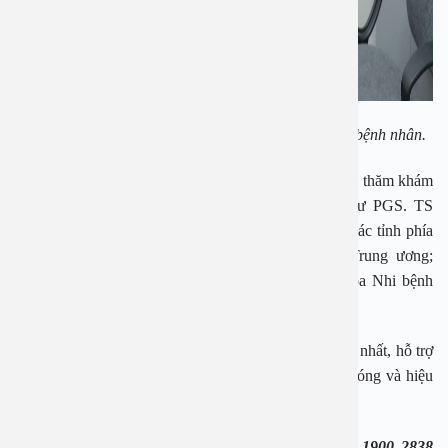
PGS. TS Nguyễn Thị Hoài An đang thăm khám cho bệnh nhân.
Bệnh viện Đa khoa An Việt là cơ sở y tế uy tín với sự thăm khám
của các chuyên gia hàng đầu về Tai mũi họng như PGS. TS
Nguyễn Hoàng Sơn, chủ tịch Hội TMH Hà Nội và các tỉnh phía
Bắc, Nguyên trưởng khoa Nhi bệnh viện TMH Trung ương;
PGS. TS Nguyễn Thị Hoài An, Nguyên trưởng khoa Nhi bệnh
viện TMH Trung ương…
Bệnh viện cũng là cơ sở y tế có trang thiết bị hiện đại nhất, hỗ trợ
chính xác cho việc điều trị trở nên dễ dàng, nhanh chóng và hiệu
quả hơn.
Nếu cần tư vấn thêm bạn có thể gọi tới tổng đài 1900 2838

# # # #

### Task statement:
Go to the line containing "của các chuyên" in the listing. Print it and every line through the last one, exactly and with nothing more.

### Answer space:
của các chuyên gia hàng đầu về Tai mũi họng như PGS. TS
Nguyễn Hoàng Sơn, chủ tịch Hội TMH Hà Nội và các tỉnh phía
Bắc, Nguyên trưởng khoa Nhi bệnh viện TMH Trung ương;
PGS. TS Nguyễn Thị Hoài An, Nguyên trưởng khoa Nhi bệnh
viện TMH Trung ương…
Bệnh viện cũng là cơ sở y tế có trang thiết bị hiện đại nhất, hỗ trợ
chính xác cho việc điều trị trở nên dễ dàng, nhanh chóng và hiệu
quả hơn.
Nếu cần tư vấn thêm bạn có thể gọi tới tổng đài 1900 2838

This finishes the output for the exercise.